局長執務室の扉をくぐり、禾生の事務机に資料のタブレットを提出する。禾生は黙ってそれを受け取り、一通り目を通した。
最初に口火を切ったのは常守だった。
「資料にあるとおり、量子メモリセンターノナリアが稼働した際に犯罪係数を測定すると、楪いのりが現れサイコハザードが起こる。これは間違いない事実です。これ以上事件を拡大させないためにもノナリアの停止を求めます」
「量子メモリセンターノナリアの停止は容認できない。犯罪係数測定によるトリガーが特定できるまでは。そのトリガーとしては、茅間芽衣の関与が強く疑われる。対応するならそちらが優先だ」
常守はここで声色を変える。もはや刑事課の刑事と公安局の局長という茶番を演じるのが馬鹿馬鹿しくなったからだ。
「ノナリアは、シビュラシステムそのものでしょう?」
「ほう、確証でも?」
禾生はやや首を傾げ頬杖をついて、常守の言葉を待った。
「これを見なさい」
それは雛河を中心とする映像分析班が、先ほど解析した映像であった。
「これはノナリアの稼働開始一週間前の、ノナタワー近辺の監視カメラの画像よ。この画像から、ノナタワーからノナリアへ何かが持ち出されている」
「それはノナタワーのデータサーバーの持ち出しだと公表したが」
「表向きはね。でも映像解析の結果このトラックの荷物の中身は大量の液体よ。液体を使ったデータサーバーなんて無い。ここから持ち出される大量の液体と言ったら、一つしかないわ」
禾生は表情一つ変えることなく、しかし常守が掴んだ事実を無視するわけにも行かなかったのか、じっと常守の顔を見つめた。
「そこまで調べ上げているとはな。確かに量子メモリーセンターのノナリアには、君の推理のとおり、免罪体質者の脳がノナタワーから移植された。だが、全てを移植したわけではない。現在ノナタワーにあるシビュラシステムと、ノナリアにある量子メモリーセンターは、免罪体質と同等の能力を持つ量子メモリーとのハイブリッドだ。搬出されたノナタワーで不足した免罪体質者の脳は、量子メモリーが組み込まれ補われている。具体的な比率は教えられないが、ノナタワーの方が、量子メモリーの割合が高いとだけは教えておこう」
観念したのか、禾生は話を続けた。
「茅間芽衣のもたらした知見は、量子メモリーによる補完、言うなれば人工免罪体質脳というものを、我々にもたらしたのだ。潜在犯の核となる部分などは存在せず、脳の多彩な機能がもたらす影にしかすぎないことがわかったのだ」
禾生は極めて淡々と話す。
「彼女のもたらした情報によって、新たな免罪体質者を探し出すことなく、シビュラシステムの拡張が可能となった。
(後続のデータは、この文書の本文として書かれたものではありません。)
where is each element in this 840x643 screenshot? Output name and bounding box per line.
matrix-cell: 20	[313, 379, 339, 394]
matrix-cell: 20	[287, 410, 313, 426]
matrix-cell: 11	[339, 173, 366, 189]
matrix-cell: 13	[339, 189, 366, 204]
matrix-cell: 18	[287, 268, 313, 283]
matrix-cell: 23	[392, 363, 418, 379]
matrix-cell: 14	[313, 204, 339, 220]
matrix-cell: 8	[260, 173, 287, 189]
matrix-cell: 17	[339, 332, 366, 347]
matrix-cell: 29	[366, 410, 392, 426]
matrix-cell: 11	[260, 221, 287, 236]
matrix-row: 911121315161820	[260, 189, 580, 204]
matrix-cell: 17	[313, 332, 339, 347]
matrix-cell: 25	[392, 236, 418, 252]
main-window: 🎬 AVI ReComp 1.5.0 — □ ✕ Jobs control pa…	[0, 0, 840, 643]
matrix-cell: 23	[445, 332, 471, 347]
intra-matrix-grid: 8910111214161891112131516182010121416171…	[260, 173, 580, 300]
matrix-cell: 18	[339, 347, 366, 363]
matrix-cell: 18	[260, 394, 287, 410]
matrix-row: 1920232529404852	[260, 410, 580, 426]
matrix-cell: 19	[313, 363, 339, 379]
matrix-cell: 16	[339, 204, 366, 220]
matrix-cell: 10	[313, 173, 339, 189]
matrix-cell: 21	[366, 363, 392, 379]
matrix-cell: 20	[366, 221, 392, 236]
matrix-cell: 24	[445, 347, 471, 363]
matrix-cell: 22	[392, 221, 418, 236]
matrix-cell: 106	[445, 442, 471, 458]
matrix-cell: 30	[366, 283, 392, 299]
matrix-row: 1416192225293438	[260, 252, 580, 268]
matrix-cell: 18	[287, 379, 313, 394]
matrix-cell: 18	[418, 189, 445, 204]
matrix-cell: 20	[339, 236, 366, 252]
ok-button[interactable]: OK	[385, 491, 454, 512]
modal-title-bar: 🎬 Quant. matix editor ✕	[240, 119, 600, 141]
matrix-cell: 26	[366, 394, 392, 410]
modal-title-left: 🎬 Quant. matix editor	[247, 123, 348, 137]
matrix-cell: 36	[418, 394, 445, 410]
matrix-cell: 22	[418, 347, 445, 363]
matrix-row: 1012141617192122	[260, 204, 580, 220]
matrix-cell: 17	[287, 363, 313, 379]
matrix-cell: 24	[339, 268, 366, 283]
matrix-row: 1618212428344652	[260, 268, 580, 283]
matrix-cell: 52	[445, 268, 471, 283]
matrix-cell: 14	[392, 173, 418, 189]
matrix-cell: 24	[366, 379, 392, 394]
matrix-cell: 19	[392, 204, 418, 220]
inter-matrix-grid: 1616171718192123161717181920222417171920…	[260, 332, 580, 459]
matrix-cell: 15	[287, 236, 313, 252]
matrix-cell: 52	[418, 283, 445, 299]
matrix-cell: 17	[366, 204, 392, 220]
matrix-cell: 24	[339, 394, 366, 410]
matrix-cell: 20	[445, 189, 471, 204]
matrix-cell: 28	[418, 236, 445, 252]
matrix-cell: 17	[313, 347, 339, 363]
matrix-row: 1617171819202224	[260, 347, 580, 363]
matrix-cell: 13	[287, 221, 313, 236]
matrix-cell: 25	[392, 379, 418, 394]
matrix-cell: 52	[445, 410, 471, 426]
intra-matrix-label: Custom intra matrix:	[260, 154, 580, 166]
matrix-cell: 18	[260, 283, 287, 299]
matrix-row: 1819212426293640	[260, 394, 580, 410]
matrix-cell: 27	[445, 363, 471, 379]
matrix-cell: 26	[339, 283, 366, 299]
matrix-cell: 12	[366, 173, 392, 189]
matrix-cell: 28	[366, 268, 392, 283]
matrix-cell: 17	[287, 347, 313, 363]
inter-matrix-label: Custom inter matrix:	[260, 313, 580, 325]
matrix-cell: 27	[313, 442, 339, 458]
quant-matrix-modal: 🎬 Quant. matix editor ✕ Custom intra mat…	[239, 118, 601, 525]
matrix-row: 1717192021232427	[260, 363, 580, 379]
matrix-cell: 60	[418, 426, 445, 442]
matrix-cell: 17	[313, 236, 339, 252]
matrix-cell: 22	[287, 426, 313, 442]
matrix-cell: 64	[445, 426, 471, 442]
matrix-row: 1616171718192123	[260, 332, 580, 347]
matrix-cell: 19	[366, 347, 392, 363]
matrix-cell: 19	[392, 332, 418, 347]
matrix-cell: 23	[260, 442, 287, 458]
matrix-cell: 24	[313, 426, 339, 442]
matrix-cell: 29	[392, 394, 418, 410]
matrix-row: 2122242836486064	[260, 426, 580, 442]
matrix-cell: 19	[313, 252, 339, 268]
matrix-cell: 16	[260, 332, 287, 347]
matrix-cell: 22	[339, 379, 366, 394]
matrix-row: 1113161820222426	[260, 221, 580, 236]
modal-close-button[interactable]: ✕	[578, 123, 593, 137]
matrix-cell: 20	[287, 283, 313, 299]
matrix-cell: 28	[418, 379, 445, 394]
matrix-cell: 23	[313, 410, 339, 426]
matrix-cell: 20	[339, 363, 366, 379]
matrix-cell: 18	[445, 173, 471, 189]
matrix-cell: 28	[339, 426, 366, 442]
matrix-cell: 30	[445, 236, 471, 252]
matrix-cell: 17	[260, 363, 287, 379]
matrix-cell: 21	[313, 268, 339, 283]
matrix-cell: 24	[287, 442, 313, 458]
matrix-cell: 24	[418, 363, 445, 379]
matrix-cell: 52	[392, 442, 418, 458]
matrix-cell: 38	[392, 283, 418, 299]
そして犯罪係数の計上も、格段に高速化されることになった。したがって我々は新たに量子メモリーセンターという形で、シビュラシステムの分割に踏み切ることができたのだ」
禾生の話は続く。この分割が何を意図していたのかを説明するために。
「シビュラシステムを海外進出させるため、また多彩なニーズにシビュラシステムが答えるため、シビュラシステムの拡張が急務の課題となっていた。我々はその課題を克服したにすぎない」
「そのために、一人の子供の脳を勝手に、あちらこちらに移植したっていうの? 本当にあなた達はおぞましいことを平気でやるのね」
「おぞましいかどうかは、所詮人の同情にすぎない。社会システムたるシビュラシステムにとっては、問題とならない些末なことだ」
常守は内心で激怒していた。シビュラシステムの正体を知ってから、彼らはこういう人として当然持つ感情を、非常に蔑ろにするのはわかっていた。だがそれを平然と言ってのけるのを目の当たりにすると、怒りを抑えられなくなり、殴りかかりたい気持ちになった。だが話を終わらせるわけにはいかない。
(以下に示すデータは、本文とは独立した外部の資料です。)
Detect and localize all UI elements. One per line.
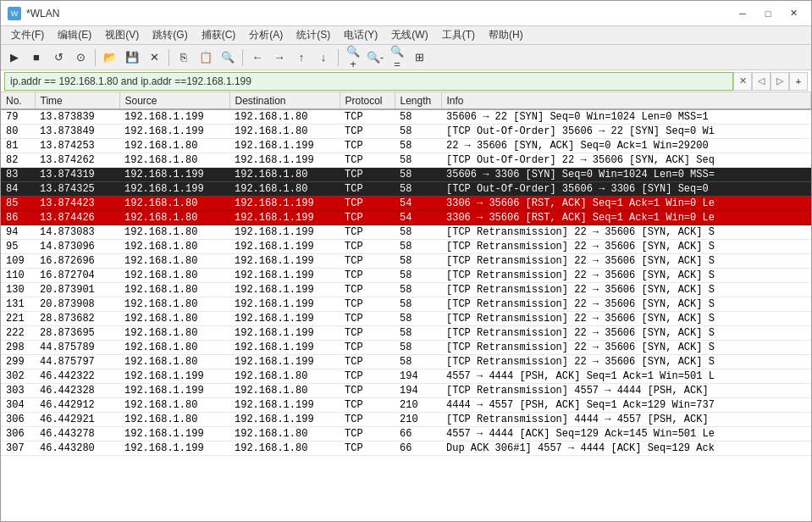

「芽衣ちゃんを返しなさい、シビュラシステム。あなた達が考えている、彼女を殺して事態の解決を図るというのは、もう手遅れよ。現段階では一人殺したくらいでは、楪いのりは止められない。市民の間で広がっているEGOISTの歌、そしてアポカリプスウイルスを使ったサイバネティクスに共鳴が起こっている。楪いのりとサイコハザードが無関係だと実証されない限り、このままだと大規模サイコハザードが起こるわ。けど、市民生活を完全にストップさせることは不可能よ」
「わかった、事態を公表し、今後EGOISTに関わる歌を、問題が解決するまで禁止することにしよう」
「今、事態を公表しても、市民に無用の動揺を与えるだけよ、それに」
一息大きく深呼吸をし、常守は強く禾生に迫る。
「あなた達は、今の状況を抑える能力が無いでしょう!」
「そうだな。聡明な君なら解ると思うが、我々には何かと穴が多い。実行力さえ君たち刑事課がいなければ何も出来ない。赤子も同然だ」
「その実行力を自分でも試そうとしたのね。だから彼女を送り込んできた」
「なんの話しかね?」
「そうやってまた何かを隠そうとする。いいわそれを今ここで証明してあげる」
常守は踵を返し、局長執務室の扉を開けた。
「巌永さん、待たせたわね」
「はい、別に問題はありませんが」
そこにいたのは巌永であった。常守はあらかじめ、巌永を呼び出していたのだ。そして常守は巌永を執務室に入れ、再び禾生と対峙した。そして巌永に向かって言った。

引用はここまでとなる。